Annual operating costs (per 1-ha pond) under each technology are evaluated from Table 1 as follows (operating costs of ponds with no liming are included in parentheses): 1) 23,435 Baht (23,177 Baht) for inorganic technology; 2)23,818 Baht (23,560Baht) for organic technology; 3)245,593 Baht (245,335 Baht) for integrated technology; and 4) 33,183 Baht (25,683 Baht) for HIGW technology. Clearly, integrated ponds are the most expensive to operate. Ponds using the inorganic technology are the least expensive to operate, followed by ponds using the organic technology. Gross income per pond from each technology can also be evaluated from Table 1 (in ascending order): 55,352 Baht (inorganic technology); 60,588 Baht (HIGW technology); 72,408 Baht (organic technology); and 474,348 Baht (integrated technology).

Table 2 reports the results of solving the MIP model for 11 different scenarios. Consistent with the goals of this paper, we designed the scenarios to determine input availability conditions, input price conditions, and financial conditions that would induce producers to select different technologies based on maximizing their expected net annual income.

In the first scenario all decision variables are unbounded, i.e., there is an infinite availability of fingerlings, chemicals, and loan funds. Results of the MIP model show that a producer should use layer-fish integration in both ponds for a net annual return of 673,583 Baht. Since Table 1 indicates that the integrated technology has the highest income potential, this result is not surprising. Scenarios 2, 3, and 4 impose upper bounds on the operating loan and investment loans. If the maximum operating loan is 246,000 Baht (scenario 2), given that the annual variable costs per pond with integrated technology is 245,593 Baht, then the optimal solution is to use layer-fish integration in one pond and leave the other pond empty. Although a 246,000 Baht operating loan is sufficient to put both ponds in production using the inorganic, organic, or HIGW technology, that loan amount is insufficient for having two production ponds if one pond uses the integrated technology. Hence, scenario 2 results are indicative of the income superiority of the integrated technology over the other three technologies. Scenarios 3 and 4 establish an upper bound for an investment loan (although an unlimited operating loan is available). In scenario 3, the investment loan is restricted between 63,490 Baht and 31,745 Baht. Since 63,490 Baht is required for capital investments in two ponds using the integrated technology (a 31,745 Baht capital investment is required for one integrated pond), scenario 3 allows only one pond to be managed under the integrated technology. The second pond is managed using the organic technology. If the maximum investment loan falls below 31,745 Baht (scenario 4), insufficient funds are available to invest in chicken coops on either of the two ponds. Hence, in scenario 4 both ponds are managed under the organic technology.

Scenario 5 is related to scenario 2; the maximum available operating loan is restricted to 245,000 Baht, which is insufficient for a pond to be stocked using the integrated technology. The MIP model chooses both ponds to be managed under the organic technology. Hence, scenarios 4 and 5 indicate that if operating and investment loans are restricted such that insufficient funds are available for the integrated technology, ceteris paribus, a producer should manage both ponds using the organic technology, provided sufficient funds are available to implement the inorganic, organic, and HIGW technologies.

Scenarios 6 and 7 were designed to evaluate conditions additional to scenario 5, under which the producer should opt for the HIGW technology instead of the organic technology. Since chicken manure is purchased for ponds using organic technology, sufficiently high manure prices might make inorganic or HIGW technologies more profitable. In scenario 6, the results indicate that manure prices must increase from 0.25Baht kg-1 (Engle and Skladany, 1992) to 1.39 Baht kg-1 in order for the HIGW technology to generate a greater expected profit than the organic technology. Similarly, scenario 7 was designed with the notion that since fingerling expenditure is lowest in HIGW technology, producers may select the HIGW over the organic technology if fingerling prices increase. Results of the MIP model indicate that for the organic to HIGW technological shift to occur, all fingerling prices must increase by at least 63%.

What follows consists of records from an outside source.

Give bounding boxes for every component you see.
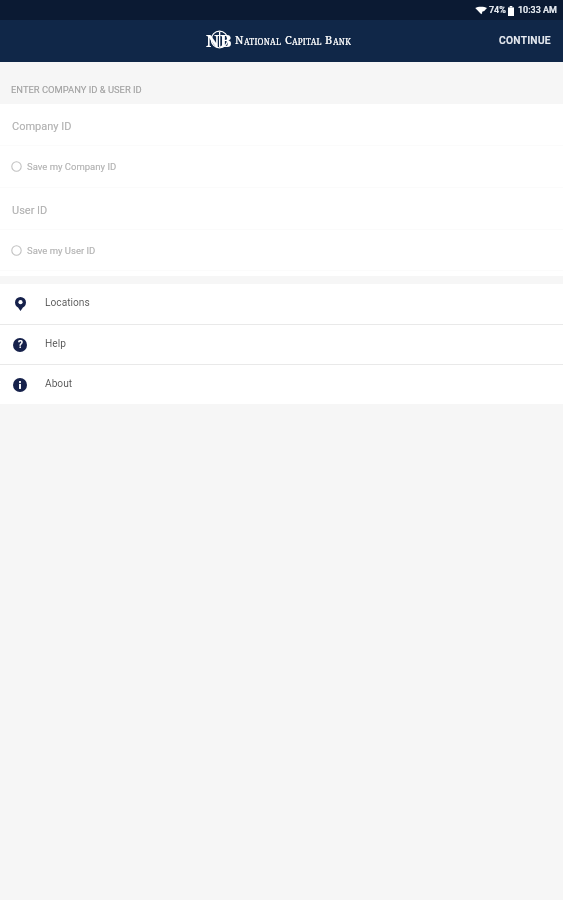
other: Locations	[15, 297, 26, 311]
other: About	[13, 378, 27, 392]
staticText: APITAL	[292, 36, 322, 47]
button[interactable]: User ID	[0, 188, 563, 229]
button[interactable]: Help	[0, 325, 563, 364]
staticText: N	[235, 32, 244, 47]
staticText: B	[325, 32, 333, 47]
button[interactable]: Save my User ID	[0, 230, 563, 270]
staticText: Save my Company ID	[27, 161, 117, 172]
staticText: Help	[45, 338, 66, 350]
staticText: B	[220, 29, 232, 49]
staticText: User ID	[12, 204, 48, 217]
staticText: ANK	[333, 36, 351, 47]
button[interactable]: Locations	[0, 284, 563, 324]
staticText: N	[206, 29, 220, 49]
staticText: ENTER COMPANY ID & USER ID	[11, 84, 142, 95]
staticText: Locations	[45, 297, 90, 309]
other: Help	[13, 338, 27, 352]
staticText: 10:33 AM	[518, 5, 557, 16]
button[interactable]: About	[0, 365, 563, 404]
staticText: 74%	[489, 5, 506, 16]
staticText: ATIONAL	[244, 36, 282, 47]
staticText: Save my User ID	[27, 245, 96, 256]
staticText: CONTINUE	[499, 35, 551, 47]
staticText: ?	[18, 339, 23, 351]
staticText: About	[45, 378, 73, 390]
button[interactable]: Company ID	[0, 104, 563, 145]
button[interactable]: Save my Company ID	[0, 146, 563, 187]
staticText: Company ID	[12, 120, 72, 133]
button[interactable]: CONTINUE	[485, 23, 563, 59]
staticText: C	[285, 32, 292, 47]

Scenarios 8 and 9 were intended to study the specific conditions associated with restricting the availability of fingerlings in order for producers to select the HIGW technology over the organic technology. Similar to scenario 7, these conditions were based on relatively low stocking requirements of the HIGW technology: 25,000 tilapia fingerlings ha-1 compared to 90,520tilapia fingerlings ha-1 in the other three technologies. Scenario 8 is identical to scenzario 5, except an upper bound is imposed on the availability of tilapia fingerlings. The MIP model's solution is unchanged from scenario 5, provided sufficient tilapia fingerlings are available for stocking both ponds using the organic technology. If the tilapia fingerling availability drops between 181,040 and 115,520 fingerlings (scenario 8), one pond is managed using the organic technology and the other pond using the HIGW technology. In scenario 9, the tilapia fingerling availability is further reduced between 90,520 and 115,520 fingerlings. Under these conditions, there are insufficient fingerlings for stocking two ponds, such that at least one pond could be managed by the organic technology. Instead, the MIP model chooses both ponds to be managed using the HIGW technology. Similarly, if the availability of mrigal, puntius, silver carp and common carp fingerlings were sufficiently reduced, the results show that only the HIGW technology should be implemented.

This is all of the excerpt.